TASK DETAILS -> From the first line of the entries below through the line bearing "Learn More (55, 234)", write out each line exactly. Omit pictures.

DATA TO PROCESS ->

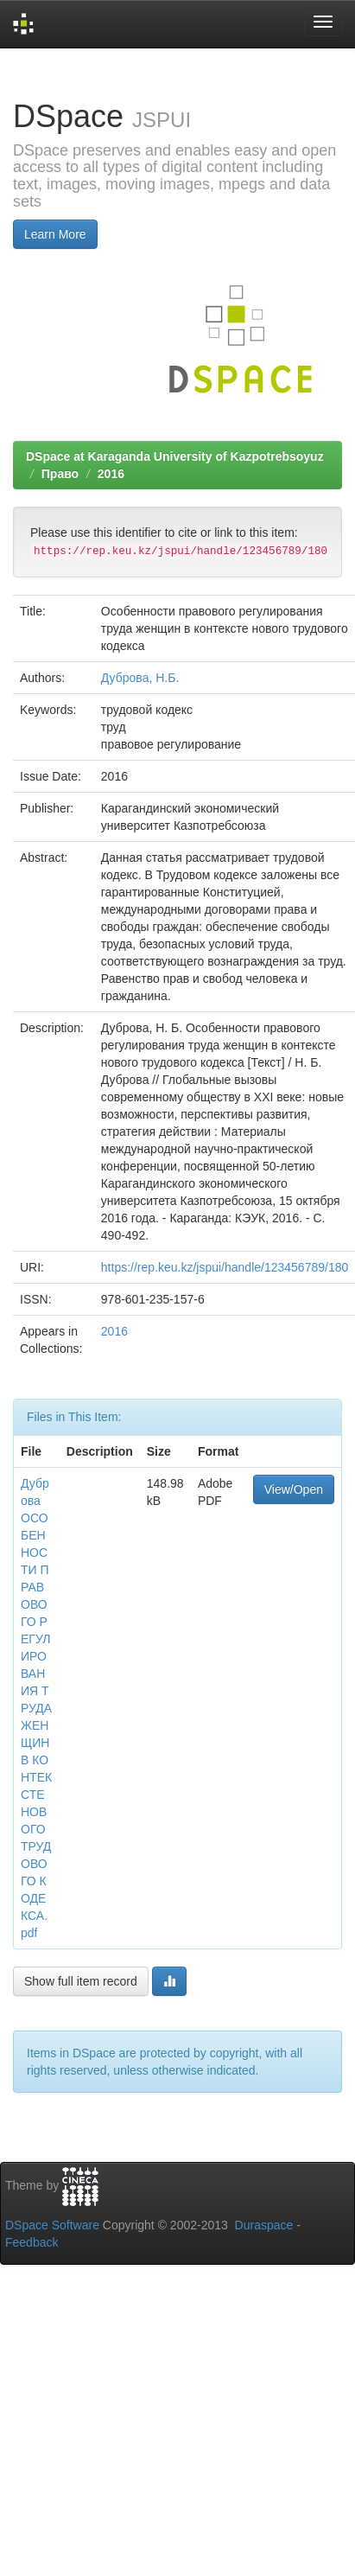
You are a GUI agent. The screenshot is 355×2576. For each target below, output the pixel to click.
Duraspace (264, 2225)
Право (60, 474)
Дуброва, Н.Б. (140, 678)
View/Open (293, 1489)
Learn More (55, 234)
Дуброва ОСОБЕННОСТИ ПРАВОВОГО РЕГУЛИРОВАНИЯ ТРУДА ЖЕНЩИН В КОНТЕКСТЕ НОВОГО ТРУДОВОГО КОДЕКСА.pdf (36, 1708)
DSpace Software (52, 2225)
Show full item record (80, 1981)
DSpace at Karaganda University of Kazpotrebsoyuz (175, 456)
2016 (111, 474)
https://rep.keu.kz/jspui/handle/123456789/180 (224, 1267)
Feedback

EXPECTED OUTPUT ->
You are a GUI agent. The screenshot is 355×2576. For each target below, output the pixel to click.
Duraspace (264, 2225)
Право (60, 474)
Дуброва, Н.Б. (140, 678)
View/Open (293, 1489)
Learn More (55, 234)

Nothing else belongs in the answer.